## ACTIVITY
Would you please copy every line below that includes the string "gente"?

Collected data
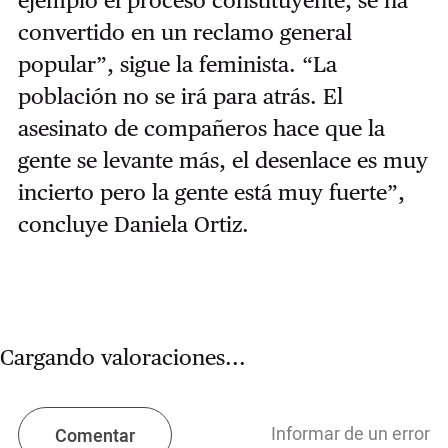
convertido en un reclamo general
popular”, sigue la feminista. “La
población no se irá para atrás. El
asesinato de compañeros hace que la
gente se levante más, el desenlace es muy
incierto pero la gente está muy fuerte”,
concluye Daniela Ortiz.
Cargando valoraciones...
Informar de un error
Comentar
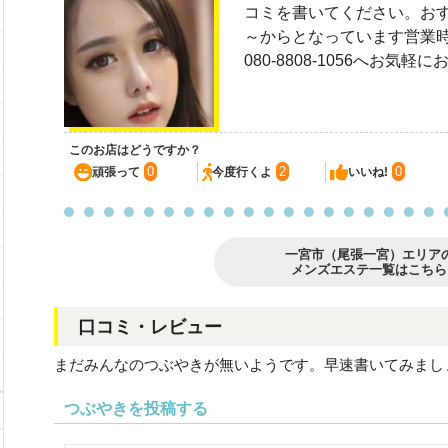
コミを書いてください。おすすめ
～からとなっています営業時間は
080-8808-1056へお気
このお店はどうですか？
0
2
0
頑張って
今度行くよ
いいね!
一宮市（尾張一宮）エリア
メンズエステ一覧はこちら
口コミ・レビュー
まだみんなのつぶやきが無いようです。早速書いてみまし
つぶやきを投稿する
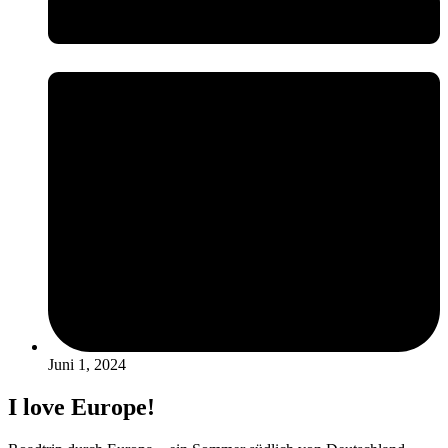
Juni 1, 2024
I love Europe!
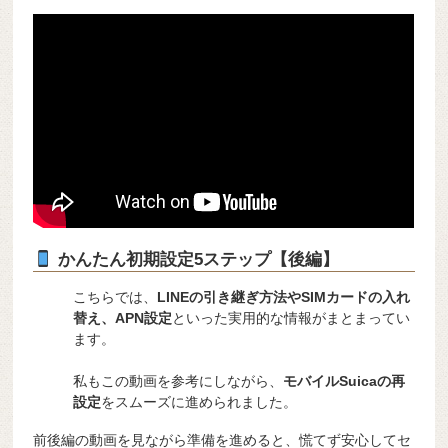
かんたん初期設定5ステップ【後編】
こちらでは、
LINEの引き継ぎ方法やSIMカードの入れ
替え、APN設定
といった実用的な情報がまとまってい
ます。
私もこの動画を参考にしながら、
モバイルSuicaの再
設定
をスムーズに進められました。
前後編の動画を見ながら準備を進めると、慌てず安心してセ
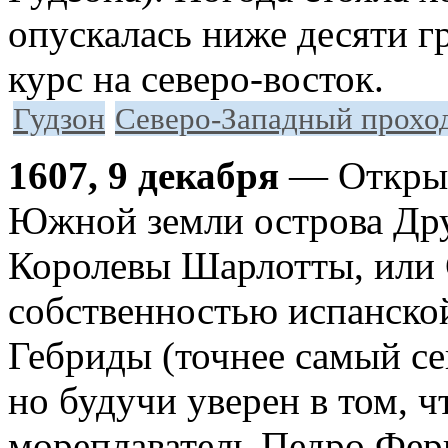
опускалась ниже десяти г
курс на северо-восток.
Гудзон
Северо-Западный прохо
1607, 9 декабря
— Открыв
Южной земли острова Дру
Королевы Шарлотты, или 
собственностью испанско
Гебриды (точнее самый се
но будучи уверен в том, 
мореплаватель Педро Фер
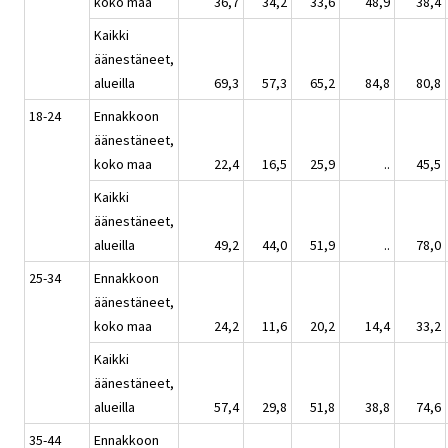
koko maa
36,7
34,2
33,6
48,9
38,4
Kaikki
äänestäneet,
alueilla
69,3
57,3
65,2
84,8
80,8
18-24
Ennakkoon
äänestäneet,
koko maa
22,4
16,5
25,9
..
45,5
Kaikki
äänestäneet,
alueilla
49,2
44,0
51,9
..
78,0
25-34
Ennakkoon
äänestäneet,
koko maa
24,2
11,6
20,2
14,4
33,2
Kaikki
äänestäneet,
alueilla
57,4
29,8
51,8
38,8
74,6
35-44
Ennakkoon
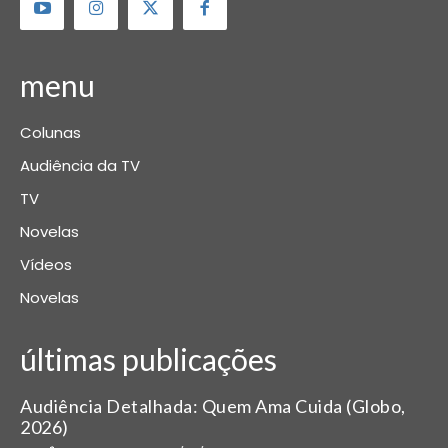
menu
Colunas
Audiência da TV
TV
Novelas
Vídeos
Novelas
últimas publicações
Audiência Detalhada: Quem Ama Cuida (Globo,
2026)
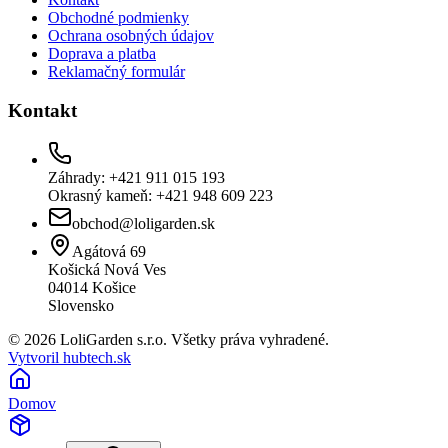
Obchodné podmienky
Ochrana osobných údajov
Doprava a platba
Reklamačný formulár
Kontakt
Záhrady: +421 911 015 193
Okrasný kameň: +421 948 609 223
obchod@loligarden.sk
Agátová 69
Košická Nová Ves
04014
Košice
Slovensko
© 2026 LoliGarden s.r.o. Všetky práva vyhradené.
Vytvoril hubtech.sk
Domov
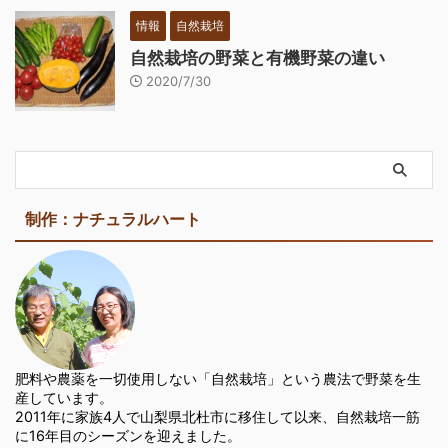
情報
自然栽培
自然栽培の野菜と有機野菜の違い
2020/7/30
制作：ナチュラルハート
肥料や農薬を一切使用しない「自然栽培」という農法で野菜を生
産しています。
2011年に家族4人で山梨県北杜市に移住して以来、自然栽培一筋
に16年目のシーズンを迎えました。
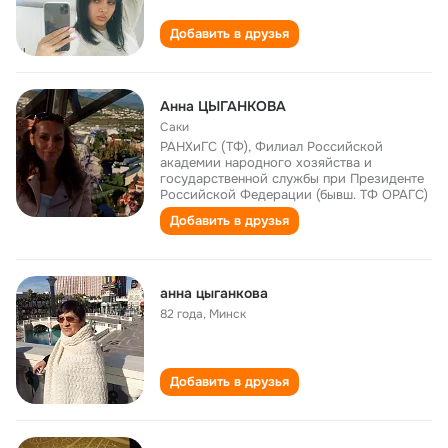
Добавить в друзья
Анна ЦЫГАНКОВА
Саки
РАНХиГС (ТФ), Филиал Российской
академии народного хозяйства и
государственной службы при Президенте
Российской Федерации (бывш. ТФ ОРАГС)
Добавить в друзья
анна цыганкова
82 года
,
Минск
Добавить в друзья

## ANSWER BOX
gente se levante más, el desenlace es muy
incierto pero la gente está muy fuerte”,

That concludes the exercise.